Daniel Vasella (49) fokussiert Novartis erfolgreich auf die lukrative Pharmasparte. Health & Functional Food wurden in diesem Jahr abgestossen. Dafür möchte der studierte Arzt seinen Aktionsradius bei den Medikamenten über einen Megadeal mit dem Basler Nachbarn Roche entscheidend erweitern. Das von Martin Ebner erworbene Aktienpaket soll den Anfang für eine angestrebte Fusion markieren. Auch wenn Novartis mit dem Kauf von Roche-Inhaberaktien das Übernahmeterrain weiter ebnen sollte, muss sich Vasella so lange in Geduld üben, bis die Erbenfamilien ennet dem Rhein nicht mehr auf die Unabhängigkeit pochen. Unter Analysten geniesst der Novartis-Konzernchef einen hervorragenden Ruf. Mit dafür verantwortlich sind eine reichlich gefüllte Medikamentenpipeline sowie Patente, die im Vergleich zur Konkurrenz später verfallen. Auch der Kauf des slowenischen Generika-Spezialisten Lek eröffnet neue Perspektiven auf diesem 100-Mrd-Fr.-Markt weltweit. Das Neunmonatsergebnis lässt sowohl im Pharmageschäft wie bei Animal Health auf deutlich höhere Verkaufszahlen für 2002 schliessen. Jetzt muss nur noch das Nettoergebnis über dem Vorjahr liegen, wie es jüngst angedeutet wurde, damit Vasella nicht nur in den USAweiterhin ein gefeierter Firmenlenker bleibt, der Kaufphantasien belebt.

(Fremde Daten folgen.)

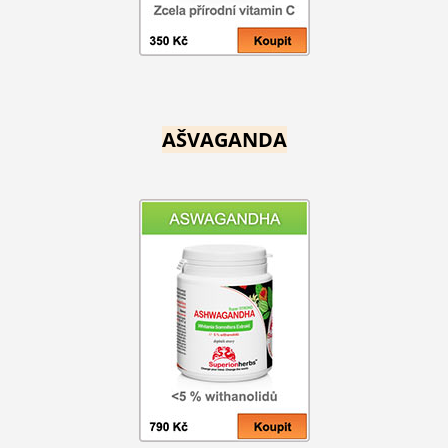
AŠVAGANDA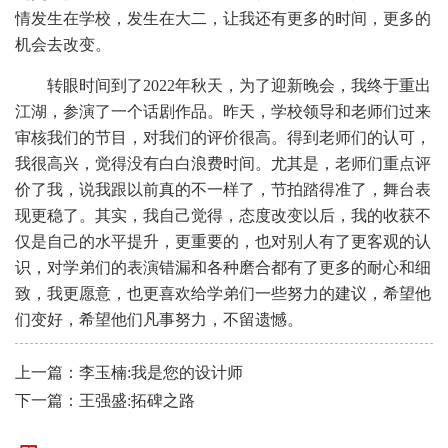
情发生在学校，发生在大二，让我还有更多的时间，更多的
机会去改变。
转眼时间到了2022年秋天，为了迎新晚会，我终于重出
江湖，参演了一个话剧作品。昨天，学校领导和老师们过来
审核我们的节目，对我们的评价很高。得到老师们的认可，
我很高兴，觉得没有白白浪费时间。尤其是，老师们重点评
价了我，说我跟以前真的不一样了，节拍踏得准了，舞台表
现更稳了。其实，我自己觉得，态度改变以后，我的收获不
仅是自己的水平提升，更重要的，也对别人有了更客观的认
识，对学弟们的表演错漏和各种磨合都有了更多的耐心和细
致，我更愿意，也更喜欢给学弟们一些努力的建议，希望他
们变好，希望他们凡事努力，不留遗憾。
上一篇：李玉楠:我是您的设计师
下一篇：王强盛:拓碑之路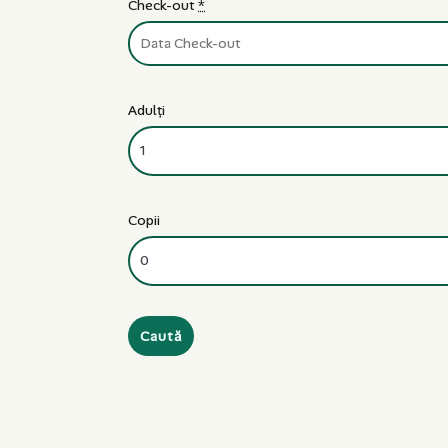
Check-out
*
Adulți
Copii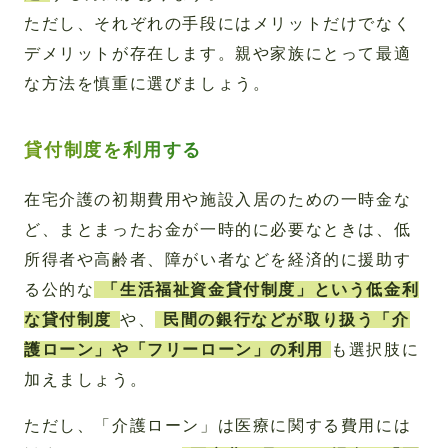
ただし、それぞれの手段にはメリットだけでなく
デメリットが存在します。親や家族にとって最適
な方法を慎重に選びましょう。
貸付制度を利用する
在宅介護の初期費用や施設入居のための一時金な
ど、まとまったお金が一時的に必要なときは、低
所得者や高齢者、障がい者などを経済的に援助す
る公的な
「生活福祉資金貸付制度」という低金利
な貸付制度
や、
民間の銀行などが取り扱う「介
護ローン」や「フリーローン」の利用
も選択肢に
加えましょう。
ただし、「介護ローン」は医療に関する費用には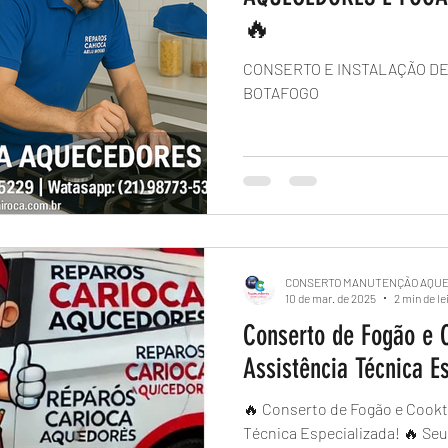
🔥
CONSERTO E INSTALAÇÃO D
BOTAFOGO
CONSERTO MANUTENÇÃO AQU
10 de mar. de 2025
2 min de le
Conserto de Fogão e 
Assistência Técnica E
🔥 Conserto de Fogão e Cookt
Técnica Especializada! 🔥 Seu fogão ou cooktop está com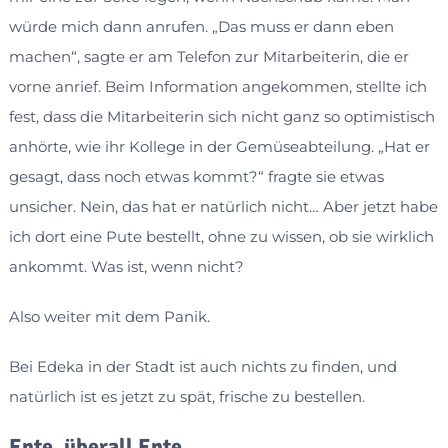
würde mich dann anrufen. „Das muss er dann eben
machen“, sagte er am Telefon zur Mitarbeiterin, die er
vorne anrief. Beim Information angekommen, stellte ich
fest, dass die Mitarbeiterin sich nicht ganz so optimistisch
anhörte, wie ihr Kollege in der Gemüseabteilung. „Hat er
gesagt, dass noch etwas kommt?“ fragte sie etwas
unsicher. Nein, das hat er natürlich nicht… Aber jetzt habe
ich dort eine Pute bestellt, ohne zu wissen, ob sie wirklich
ankommt. Was ist, wenn nicht?
Also weiter mit dem Panik.
Bei Edeka in der Stadt ist auch nichts zu finden, und
natürlich ist es jetzt zu spät, frische zu bestellen.
Ente, überall Ente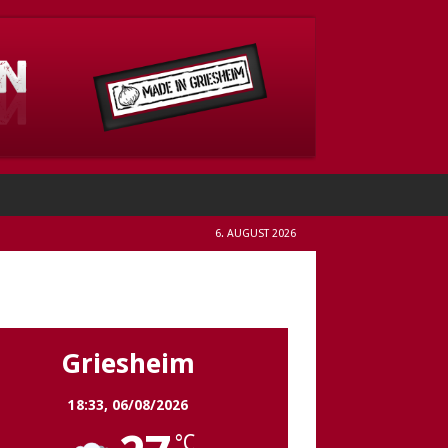
6. AUGUST 2026
Griesheim
Griesheim
18:33,
06/08/2026
°C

Nelly Wenger (47) hat der von organisatorischen und finanziellen Turbulenzen geprägten Expo.02 durch ihre persönliche Ausstrahlung zum Publikumserfolg verholfen. Dabei war der früheren Chefin des Waadtländer Büros für Raumplanung der Weg zur Generaldirektorin der Landesausstellung keineswegs vorgezeichnet. Weder verfügte die in Marokko geborene Tiefbauingenieurin über eine politische Lobby, noch half ihr ein eng geflochtenes Netzwerk in der hiesigen Wirtschaft. Als die einst mehrköpfige Ausstellungsleitung im Herbst 1999 auf zwei Direktionsmitglieder zusammenschrumpfte, schlug die Stunde von Wenger. Die multikulturelle Leiterin der technischen Direktion sollte die arg verunsicherte Expo-Mannschaft neu motivieren und den Brückenschlag zwischen Deutsch- und Westschweiz sicherstellen. Das gelang ihr dank einer an der ETH Lausanne verfeinerten Analysefähigkeit und einem Führungsstil, der vor harten Entscheidungen nicht zurückschreckte. Gemeinsam mit dem Expo-Präsidenten Franz Steinegger verkörperte sie während gut fünf Monaten das Bild einer Landesausstellung, die bei der Bevölkerung nach anfänglicher Skepsis wohlwollend aufgenommen wurde. An der Expo-Spitze stand eine frühere ausländische Studentin, die später Schweizerin wurde.